Pushing Semen Out During Ejaculation
The prostate isn’t just a fluid factory. It’s partly muscular, and those muscles play an active role during orgasm. When ejaculation begins, the prostate contracts to squeeze its stored fluid into the urethra, where it mixes with sperm from the testicles and fluid from the seminal vesicles. The prostate’s muscular contractions then help push the combined semen through the urethra and out of the body. Think of it as both a mixer and a pump.
Zinc and the Prostate’s Protective Chemistry
The prostate concentrates zinc at remarkably high levels. Prostatic fluid contains roughly 500 times more zinc than blood plasma, and the prostate tissue itself holds 10 to 20 times more zinc than most other soft tissues in the body. Zinc is critical for normal prostate cell function and for maintaining the high citric acid levels that give prostatic fluid its distinctive chemistry. When zinc levels in the prostate drop, it’s often an early sign that something has gone wrong at the cellular level, including in the development of prostate cancer.
How the Prostate Changes With Age
The prostate never really stops growing, but it grows in distinct phases. From birth to about age nine, it gains only around 0.14 grams per year. During puberty and into the late twenties, growth accelerates to roughly 0.84 grams per year as testosterone surges. From 30 to 50, growth slows again to about 0.21 grams per year.
Then comes the phase that causes the most trouble. After age 50, the prostate enters a second period of rapid growth. In some men, it gains about half a gram per year. In others, it adds 1.2 grams per year, eventually leading to a condition called benign prostatic hyperplasia, or BPH. This isn’t cancer. It’s simply an enlarged prostate, and it’s extremely common in older men.

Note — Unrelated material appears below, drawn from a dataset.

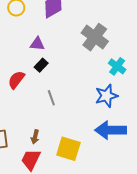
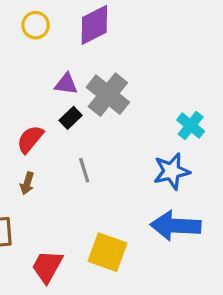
gray cross: (95, 37) -> (108, 95), moved
brown arrow: (35, 137) -> (27, 183), moved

What Happens When the Prostate Enlarges
Because the prostate wraps around the urethra, any growth squeezes the tube from the outside. An enlarged prostate physically compresses the urethra and distorts the bladder outlet, forcing the bladder to work harder to push urine through a narrower opening. Over time, the prostate tissue also loses elasticity and becomes stiffer, which makes the obstruction worse.

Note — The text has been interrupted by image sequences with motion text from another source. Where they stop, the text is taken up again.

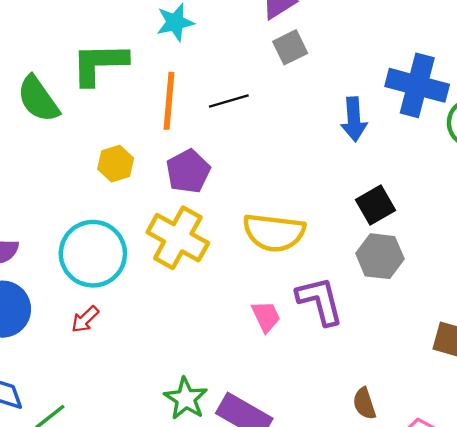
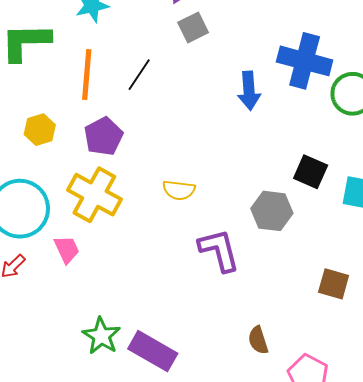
black line: (229, 101) -> (139, 75), turned -40
black square: (375, 205) -> (311, 172), moved, turned -36
yellow semicircle: (274, 232) -> (179, 190), size x0.6
pink trapezoid: (266, 316) -> (67, 249), moved

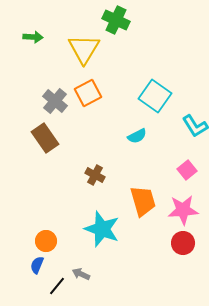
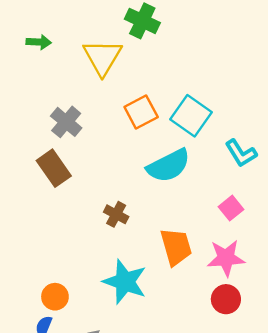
orange square: (88, 93) -> (141, 112), moved
cyan semicircle: (137, 136) -> (169, 166), size x1.8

In some men, the middle lobe of the prostate grows upward into the bladder itself. When that happens, the pressure of urination can actually push the enlarged lobe down like a flap valve, blocking the outlet even further. The result is a collection of symptoms you’d recognize: a weak or interrupted urine stream, difficulty starting urination, feeling like your bladder isn’t fully empty, and waking up multiple times at night to urinate. These symptoms are mechanical. The prostate is literally in the way.
Prostate Cancer Screening
The prostate produces a protein called PSA (prostate-specific antigen) that normally helps liquefy semen. Small amounts leak into the bloodstream, and elevated levels can sometimes signal prostate cancer, though they can also rise from an enlarged prostate or an infection.

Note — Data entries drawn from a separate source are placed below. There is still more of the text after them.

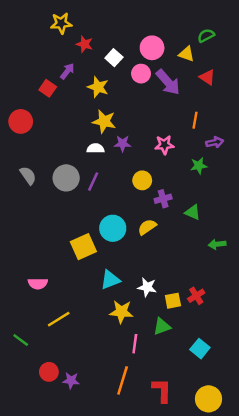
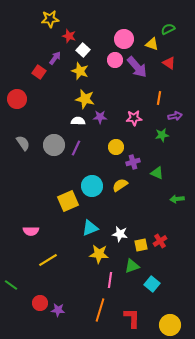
white square: (114, 58) -> (83, 50), moved
green line: (21, 340) -> (11, 285), moved
cyan square: (200, 349) -> (152, 284), moved

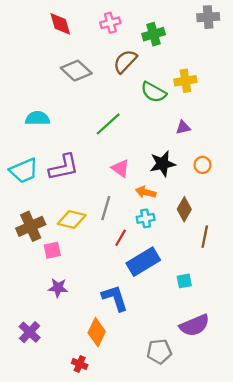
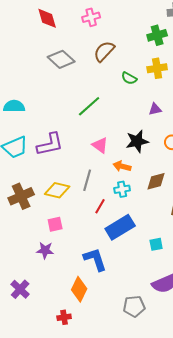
green cross: (154, 34) -> (157, 35), moved
green semicircle: (154, 92) -> (129, 78), size x0.7
cyan semicircle: (38, 118) -> (14, 106), moved
brown diamond: (184, 209) -> (156, 181), turned 45
pink square: (52, 250) -> (55, 224), moved
red cross: (80, 364) -> (64, 317), turned -32

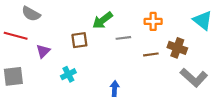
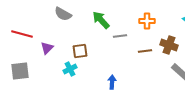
gray semicircle: (31, 14) -> (63, 14), moved
green arrow: (103, 20) -> (101, 20), turned 84
brown square: (79, 40) -> (80, 51), moved

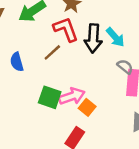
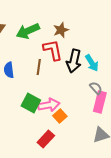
brown line: (52, 52) -> (39, 67), turned -49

Current guidelines from the U.S. Preventive Services Task Force recommend that men aged 55 to 69 have an individual conversation with their doctor about whether PSA screening makes sense for them, weighing the potential benefits against the risk of unnecessary biopsies and treatment. For men 70 and older, the task force generally recommends against routine PSA screening. The three biggest risk factors for prostate cancer are older age, African American race, and a family history of the disease. Men in these higher-risk groups may benefit from discussing screening earlier, particularly those with multiple first-degree relatives who’ve had prostate cancer or those who are African American, a group with both higher incidence and higher mortality rates.